In practice, if you push more than ₹57,143 of online shopping spend through this card in a calendar month, the rupees above the cap drop to the default cashback rate of 0.75%. The card is at its strongest when your online shopping spending lines up close to the cap rather than blowing past it. If your monthly spend in this category is consistently double the breakeven, a second card with a separate cap is usually the better setup.
Fees, plainly
Joining and annual fee both sit at Rs 1,000 plus GST, with the renewal fee waived on annual spend of Rs 4 lakh excluding rent and wallet loads. The waiver gate is meaningfully higher than peer cashback cards: SBI Cashback waives at Rs 2 lakh, Axis Flipkart at Rs 2 lakh. Hitting Rs 4 lakh requires roughly Rs 33,000 of qualifying monthly spend, and qualifying excludes the standard exclusion list.
Fee math comes out positive only for spenders who clear the waiver and convert the cashback at face value. At Rs 25,000 a month of online spend, annual cashback is roughly Rs 13,200 against a Rs 1,180 first-year fee inclusive of GST, which is a positive return but smaller than what a flat 5 percent card delivers on the same spend. At Rs 50,000 a month, the realised cashback rises to about Rs 26,000 against the same fee, and the gap to a flat-5 alternative narrows.
The card carries no lounge access. Fuel transactions are excluded from the cashback programme, so the standard 1 percent fuel surcharge applies on every refill without offset.
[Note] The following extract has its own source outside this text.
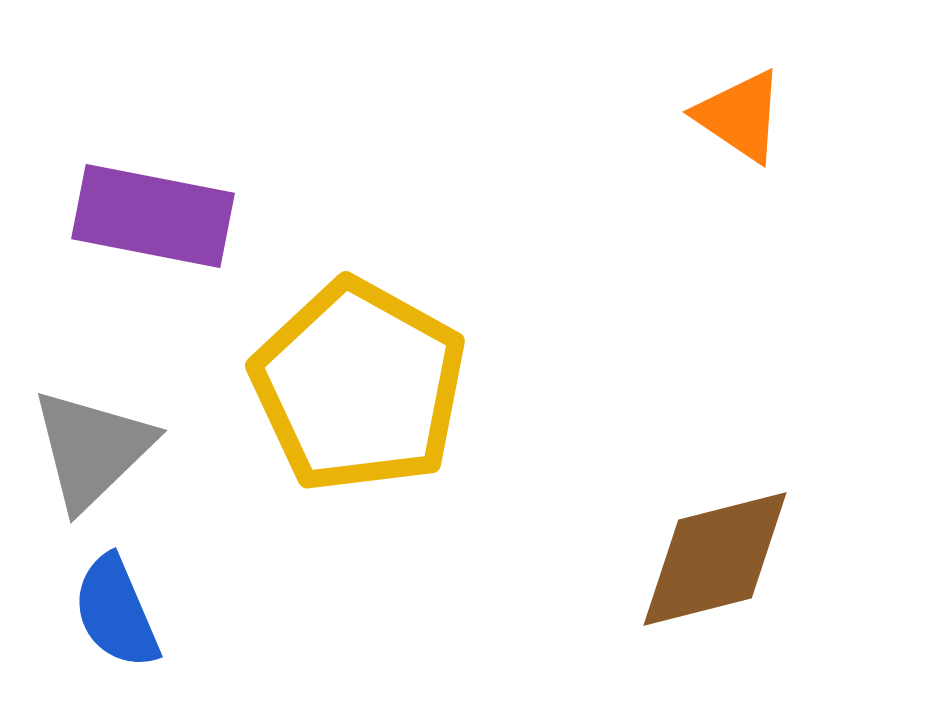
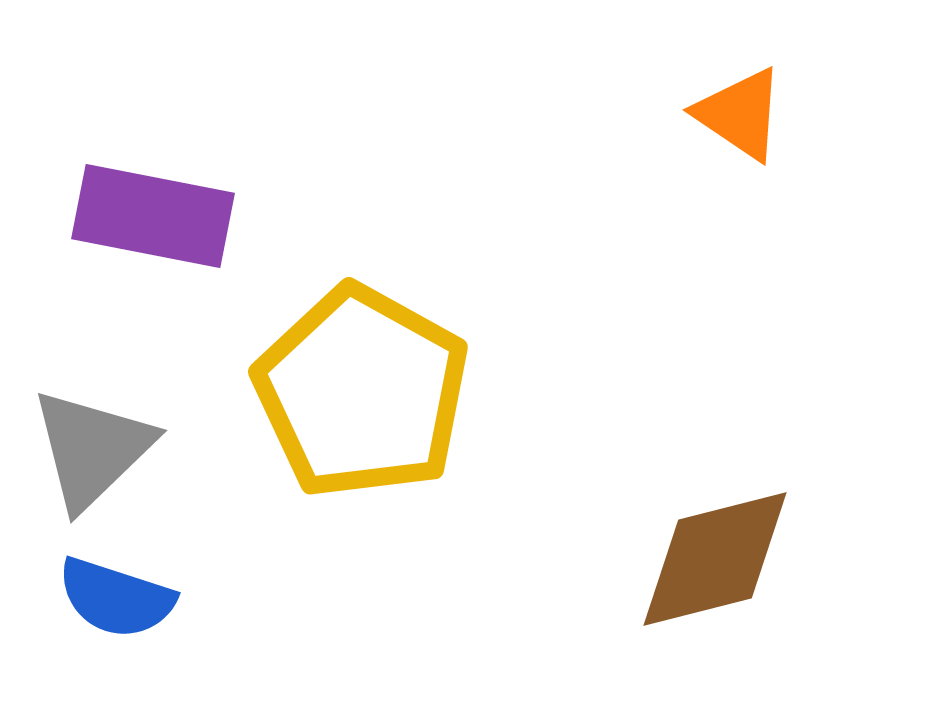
orange triangle: moved 2 px up
yellow pentagon: moved 3 px right, 6 px down
blue semicircle: moved 14 px up; rotated 49 degrees counterclockwise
There is no monthly cashback cap on offline spend, but the 0.75 percent rate is too low to make that a meaningful planning lever.
| Joining fee | ₹1,000 |
| Annual fee | ₹1,000Waived on annual spend of Rs 4,00,000+ (excluding rent and wallet) |
The good and the not-so-good
What works
- 7 percent headline rate on online spend above Rs 40,000 monthly is the strongest rate among Visa Signature entry-level cards
- Welcome benefit of 5,000 EDGE points (worth roughly Rs 1,000) is straightforward to redeem and credits on the first transaction
- EazyDiner add-on (15 percent off up to Rs 500 monthly on Rs 2,500 bills) is a clean recurring perk for restaurant-bookers
What it costs you
- SBI Cashback pays a flat 5 percent on online spend with a Rs 2 lakh fee waiver, beating Axis Cashback for almost every realistic spender
- Tiered structure means the 7 percent rate only attaches above Rs 40,000 of monthly online spend, with the Rs 4,000 monthly cap flattening returns above Rs 70,000
- Exclusion list is broad: rent, wallet, fuel, insurance, education, government, and jewellery earn nothing at all
- No lounge access, no fuel surcharge waiver, no airline transfer partners, no premium travel benefits
- Annual fee waiver requires Rs 4 lakh of qualifying spend, twice the threshold on most peer cashback cards
- Offline and travel cashback rate of 0.75 percent is uncompetitive against any flat-cashback alternative
Read this if you searched for 'Axis Cashback' or 'Axis ACE'
Axis Bank sells two products with overlapping search intent. The Axis Bank Cashback Credit Card (this review) is a tiered-rewards card targeted at heavy online spenders, with a Rs 1,000 fee and a 7 percent headline rate. The Axis Bank ACE Credit Card is a different product: lower fee, flatter 5 percent on a smaller set of bill payments via specific apps, and a different cap structure. Readers who arrived here looking for the ACE card should head to its review instead. The two cards are not interchangeable, and the math works out very differently for each.
A second practical note about the apply flow. The affiliate link on this page resolves to Axis Bank's general credit card application form rather than a card-specific landing page. The form asks the applicant to pick the product from a dropdown, where 'Cashback' is the right choice for this review. Choose carefully, since Axis lists nine credit card products on the same form and the names sit close together. Picking 'ACE' or 'Rewards' from that dropdown applies for a different card with different terms, and the bank treats the application as final.